[Page layout parsing data]

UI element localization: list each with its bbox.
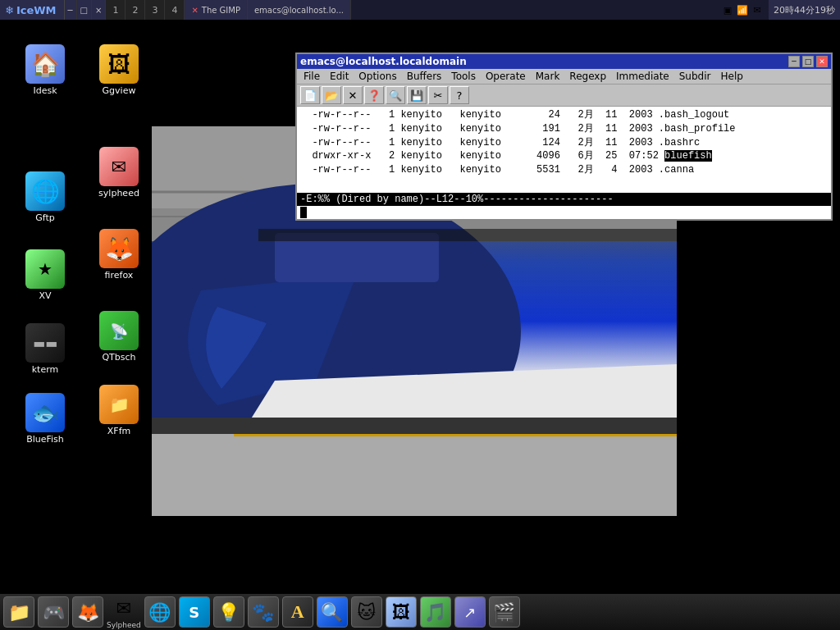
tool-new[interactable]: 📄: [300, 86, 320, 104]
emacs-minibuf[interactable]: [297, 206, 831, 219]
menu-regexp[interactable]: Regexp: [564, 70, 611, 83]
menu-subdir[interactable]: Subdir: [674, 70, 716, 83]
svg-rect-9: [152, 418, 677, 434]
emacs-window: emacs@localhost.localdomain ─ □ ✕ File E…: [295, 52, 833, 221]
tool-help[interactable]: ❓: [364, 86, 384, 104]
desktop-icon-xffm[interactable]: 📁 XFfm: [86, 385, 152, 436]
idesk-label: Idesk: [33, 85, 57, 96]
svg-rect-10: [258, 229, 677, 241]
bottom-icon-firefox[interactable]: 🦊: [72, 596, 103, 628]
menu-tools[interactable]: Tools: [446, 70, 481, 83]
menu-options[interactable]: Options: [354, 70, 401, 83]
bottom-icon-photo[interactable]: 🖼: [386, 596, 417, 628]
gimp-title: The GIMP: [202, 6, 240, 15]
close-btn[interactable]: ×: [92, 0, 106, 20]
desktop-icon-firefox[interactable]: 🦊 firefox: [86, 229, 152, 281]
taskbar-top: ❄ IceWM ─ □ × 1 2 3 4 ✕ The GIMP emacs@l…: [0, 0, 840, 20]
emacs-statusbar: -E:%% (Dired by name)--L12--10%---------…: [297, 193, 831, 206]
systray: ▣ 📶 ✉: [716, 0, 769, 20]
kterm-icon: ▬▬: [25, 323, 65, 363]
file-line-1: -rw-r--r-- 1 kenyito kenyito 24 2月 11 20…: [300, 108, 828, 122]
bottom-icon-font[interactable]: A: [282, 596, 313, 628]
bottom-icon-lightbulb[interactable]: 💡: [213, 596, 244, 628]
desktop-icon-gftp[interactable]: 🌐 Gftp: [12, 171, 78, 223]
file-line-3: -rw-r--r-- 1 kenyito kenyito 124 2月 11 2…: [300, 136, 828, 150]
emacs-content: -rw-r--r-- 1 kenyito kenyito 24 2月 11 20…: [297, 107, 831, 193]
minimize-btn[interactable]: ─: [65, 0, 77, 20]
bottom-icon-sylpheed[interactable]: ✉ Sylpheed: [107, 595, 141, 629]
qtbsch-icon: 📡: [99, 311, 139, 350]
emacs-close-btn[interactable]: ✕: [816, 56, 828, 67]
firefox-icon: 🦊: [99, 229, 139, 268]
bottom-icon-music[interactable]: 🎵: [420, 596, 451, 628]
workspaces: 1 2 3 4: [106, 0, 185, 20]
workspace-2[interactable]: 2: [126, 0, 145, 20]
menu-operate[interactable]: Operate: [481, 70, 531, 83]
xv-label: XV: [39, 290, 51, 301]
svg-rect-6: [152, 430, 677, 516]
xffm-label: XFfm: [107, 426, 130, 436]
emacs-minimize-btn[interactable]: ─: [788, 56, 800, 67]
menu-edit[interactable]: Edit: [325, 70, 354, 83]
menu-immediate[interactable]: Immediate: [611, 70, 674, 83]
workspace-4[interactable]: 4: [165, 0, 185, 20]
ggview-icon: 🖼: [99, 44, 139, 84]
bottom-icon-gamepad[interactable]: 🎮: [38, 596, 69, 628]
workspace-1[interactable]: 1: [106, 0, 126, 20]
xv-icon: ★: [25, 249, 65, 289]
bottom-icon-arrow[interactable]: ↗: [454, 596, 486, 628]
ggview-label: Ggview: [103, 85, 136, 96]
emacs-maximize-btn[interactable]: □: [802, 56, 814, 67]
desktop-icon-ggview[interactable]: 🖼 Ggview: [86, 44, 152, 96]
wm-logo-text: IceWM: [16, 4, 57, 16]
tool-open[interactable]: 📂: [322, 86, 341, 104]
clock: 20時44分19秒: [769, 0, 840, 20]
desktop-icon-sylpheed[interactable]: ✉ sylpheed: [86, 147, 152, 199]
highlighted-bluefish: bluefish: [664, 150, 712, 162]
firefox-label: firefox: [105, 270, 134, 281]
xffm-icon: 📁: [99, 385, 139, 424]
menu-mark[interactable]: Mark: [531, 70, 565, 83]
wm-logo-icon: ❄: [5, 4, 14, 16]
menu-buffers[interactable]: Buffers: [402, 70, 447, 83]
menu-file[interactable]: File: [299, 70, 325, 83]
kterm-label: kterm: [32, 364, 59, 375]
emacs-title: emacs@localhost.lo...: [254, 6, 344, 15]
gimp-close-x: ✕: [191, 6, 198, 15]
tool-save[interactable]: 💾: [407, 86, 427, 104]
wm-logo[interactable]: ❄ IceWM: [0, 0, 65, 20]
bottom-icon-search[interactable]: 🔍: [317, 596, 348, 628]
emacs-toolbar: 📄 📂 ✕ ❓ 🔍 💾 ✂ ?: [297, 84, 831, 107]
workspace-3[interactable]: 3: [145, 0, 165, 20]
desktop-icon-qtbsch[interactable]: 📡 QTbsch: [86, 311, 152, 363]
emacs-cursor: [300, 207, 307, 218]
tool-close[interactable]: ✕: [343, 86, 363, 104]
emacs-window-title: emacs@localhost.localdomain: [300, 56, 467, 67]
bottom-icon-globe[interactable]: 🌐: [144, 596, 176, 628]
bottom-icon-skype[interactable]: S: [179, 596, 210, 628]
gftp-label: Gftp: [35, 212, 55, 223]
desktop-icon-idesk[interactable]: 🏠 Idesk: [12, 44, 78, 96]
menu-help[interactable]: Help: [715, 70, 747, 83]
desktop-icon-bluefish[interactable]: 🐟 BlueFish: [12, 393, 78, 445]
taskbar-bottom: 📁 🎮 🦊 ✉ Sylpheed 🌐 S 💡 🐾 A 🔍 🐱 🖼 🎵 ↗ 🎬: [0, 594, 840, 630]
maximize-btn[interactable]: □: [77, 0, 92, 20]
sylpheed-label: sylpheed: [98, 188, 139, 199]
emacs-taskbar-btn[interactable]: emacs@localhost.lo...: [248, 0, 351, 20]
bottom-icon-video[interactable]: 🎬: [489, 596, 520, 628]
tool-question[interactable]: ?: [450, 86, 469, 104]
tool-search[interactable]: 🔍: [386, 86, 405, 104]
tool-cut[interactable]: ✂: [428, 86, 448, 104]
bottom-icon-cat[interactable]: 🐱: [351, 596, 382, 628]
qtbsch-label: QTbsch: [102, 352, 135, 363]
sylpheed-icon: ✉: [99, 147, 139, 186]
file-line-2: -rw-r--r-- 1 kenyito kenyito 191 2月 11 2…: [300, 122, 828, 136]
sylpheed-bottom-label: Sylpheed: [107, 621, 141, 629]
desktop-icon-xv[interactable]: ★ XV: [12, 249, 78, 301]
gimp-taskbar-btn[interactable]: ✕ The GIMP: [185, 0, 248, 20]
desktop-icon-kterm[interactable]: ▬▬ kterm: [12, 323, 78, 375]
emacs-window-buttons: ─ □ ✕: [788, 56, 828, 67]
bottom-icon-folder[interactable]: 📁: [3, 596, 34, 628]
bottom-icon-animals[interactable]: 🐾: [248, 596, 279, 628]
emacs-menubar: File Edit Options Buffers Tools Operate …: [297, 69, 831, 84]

• **Exercise prompt**
Exact copies of all the entries, without any pictures, are what the answer must contain.

• **Written answer**
UI element localization: list each with its bbox.
tool-new[interactable]: 📄: [300, 86, 320, 104]
emacs-minibuf[interactable]: [297, 206, 831, 219]
menu-regexp[interactable]: Regexp: [564, 70, 611, 83]
menu-subdir[interactable]: Subdir: [674, 70, 716, 83]
svg-rect-9: [152, 418, 677, 434]
emacs-window: emacs@localhost.localdomain ─ □ ✕ File E…: [295, 52, 833, 221]
tool-help[interactable]: ❓: [364, 86, 384, 104]
desktop-icon-xffm[interactable]: 📁 XFfm: [86, 385, 152, 436]
idesk-label: Idesk: [33, 85, 57, 96]
svg-rect-10: [258, 229, 677, 241]
bottom-icon-firefox[interactable]: 🦊: [72, 596, 103, 628]
menu-tools[interactable]: Tools: [446, 70, 481, 83]
menu-options[interactable]: Options: [354, 70, 401, 83]
bottom-icon-photo[interactable]: 🖼: [386, 596, 417, 628]
gimp-title: The GIMP: [202, 6, 240, 15]
close-btn[interactable]: ×: [92, 0, 106, 20]
desktop-icon-firefox[interactable]: 🦊 firefox: [86, 229, 152, 281]
taskbar-top: ❄ IceWM ─ □ × 1 2 3 4 ✕ The GIMP emacs@l…: [0, 0, 840, 20]
emacs-statusbar: -E:%% (Dired by name)--L12--10%---------…: [297, 193, 831, 206]
systray: ▣ 📶 ✉: [716, 0, 769, 20]
kterm-icon: ▬▬: [25, 323, 65, 363]
file-line-1: -rw-r--r-- 1 kenyito kenyito 24 2月 11 20…: [300, 108, 828, 122]
bottom-icon-font[interactable]: A: [282, 596, 313, 628]
bottom-icon-lightbulb[interactable]: 💡: [213, 596, 244, 628]
desktop-icon-gftp[interactable]: 🌐 Gftp: [12, 171, 78, 223]
file-line-3: -rw-r--r-- 1 kenyito kenyito 124 2月 11 2…: [300, 136, 828, 150]
emacs-content: -rw-r--r-- 1 kenyito kenyito 24 2月 11 20…: [297, 107, 831, 193]
minimize-btn[interactable]: ─: [65, 0, 77, 20]
bottom-icon-sylpheed[interactable]: ✉ Sylpheed: [107, 595, 141, 629]
qtbsch-icon: 📡: [99, 311, 139, 350]
emacs-close-btn[interactable]: ✕: [816, 56, 828, 67]
firefox-icon: 🦊: [99, 229, 139, 268]
bottom-icon-music[interactable]: 🎵: [420, 596, 451, 628]
workspaces: 1 2 3 4: [106, 0, 185, 20]
workspace-2[interactable]: 2: [126, 0, 145, 20]
menu-operate[interactable]: Operate: [481, 70, 531, 83]
xv-label: XV: [39, 290, 51, 301]
svg-rect-6: [152, 430, 677, 516]
xffm-label: XFfm: [107, 426, 130, 436]
emacs-minimize-btn[interactable]: ─: [788, 56, 800, 67]
menu-edit[interactable]: Edit: [325, 70, 354, 83]
menu-immediate[interactable]: Immediate: [611, 70, 674, 83]
workspace-4[interactable]: 4: [165, 0, 185, 20]
ggview-icon: 🖼: [99, 44, 139, 84]
bottom-icon-gamepad[interactable]: 🎮: [38, 596, 69, 628]
workspace-1[interactable]: 1: [106, 0, 126, 20]
xv-icon: ★: [25, 249, 65, 289]
bottom-icon-arrow[interactable]: ↗: [454, 596, 486, 628]
ggview-label: Ggview: [103, 85, 136, 96]
emacs-maximize-btn[interactable]: □: [802, 56, 814, 67]
desktop-icon-ggview[interactable]: 🖼 Ggview: [86, 44, 152, 96]
wm-logo-text: IceWM: [16, 4, 57, 16]
tool-open[interactable]: 📂: [322, 86, 341, 104]
clock: 20時44分19秒: [769, 0, 840, 20]
desktop-icon-sylpheed[interactable]: ✉ sylpheed: [86, 147, 152, 199]
highlighted-bluefish: bluefish: [664, 150, 712, 162]
firefox-label: firefox: [105, 270, 134, 281]
xffm-icon: 📁: [99, 385, 139, 424]
menu-mark[interactable]: Mark: [531, 70, 565, 83]
wm-logo-icon: ❄: [5, 4, 14, 16]
menu-buffers[interactable]: Buffers: [402, 70, 447, 83]
menu-file[interactable]: File: [299, 70, 325, 83]
kterm-label: kterm: [32, 364, 59, 375]
emacs-title: emacs@localhost.lo...: [254, 6, 344, 15]
gimp-close-x: ✕: [191, 6, 198, 15]
tool-save[interactable]: 💾: [407, 86, 427, 104]
wm-logo[interactable]: ❄ IceWM: [0, 0, 65, 20]
bottom-icon-search[interactable]: 🔍: [317, 596, 348, 628]
emacs-toolbar: 📄 📂 ✕ ❓ 🔍 💾 ✂ ?: [297, 84, 831, 107]
workspace-3[interactable]: 3: [145, 0, 165, 20]
desktop-icon-qtbsch[interactable]: 📡 QTbsch: [86, 311, 152, 363]
emacs-cursor: [300, 207, 307, 218]
tool-close[interactable]: ✕: [343, 86, 363, 104]
emacs-window-title: emacs@localhost.localdomain: [300, 56, 467, 67]
bottom-icon-globe[interactable]: 🌐: [144, 596, 176, 628]
bottom-icon-skype[interactable]: S: [179, 596, 210, 628]
gftp-label: Gftp: [35, 212, 55, 223]
desktop-icon-idesk[interactable]: 🏠 Idesk: [12, 44, 78, 96]
menu-help[interactable]: Help: [715, 70, 747, 83]
desktop-icon-bluefish[interactable]: 🐟 BlueFish: [12, 393, 78, 445]
taskbar-bottom: 📁 🎮 🦊 ✉ Sylpheed 🌐 S 💡 🐾 A 🔍 🐱 🖼 🎵 ↗ 🎬: [0, 594, 840, 630]
maximize-btn[interactable]: □: [77, 0, 92, 20]
sylpheed-label: sylpheed: [98, 188, 139, 199]
emacs-taskbar-btn[interactable]: emacs@localhost.lo...: [248, 0, 351, 20]
bottom-icon-video[interactable]: 🎬: [489, 596, 520, 628]
tool-question[interactable]: ?: [450, 86, 469, 104]
tool-search[interactable]: 🔍: [386, 86, 405, 104]
tool-cut[interactable]: ✂: [428, 86, 448, 104]
bottom-icon-cat[interactable]: 🐱: [351, 596, 382, 628]
qtbsch-label: QTbsch: [102, 352, 135, 363]
sylpheed-icon: ✉: [99, 147, 139, 186]
file-line-2: -rw-r--r-- 1 kenyito kenyito 191 2月 11 2…: [300, 122, 828, 136]
sylpheed-bottom-label: Sylpheed: [107, 621, 141, 629]
desktop-icon-xv[interactable]: ★ XV: [12, 249, 78, 301]
gimp-taskbar-btn[interactable]: ✕ The GIMP: [185, 0, 248, 20]
desktop-icon-kterm[interactable]: ▬▬ kterm: [12, 323, 78, 375]
emacs-window-buttons: ─ □ ✕: [788, 56, 828, 67]
bottom-icon-folder[interactable]: 📁: [3, 596, 34, 628]
bottom-icon-animals[interactable]: 🐾: [248, 596, 279, 628]
emacs-menubar: File Edit Options Buffers Tools Operate …: [297, 69, 831, 84]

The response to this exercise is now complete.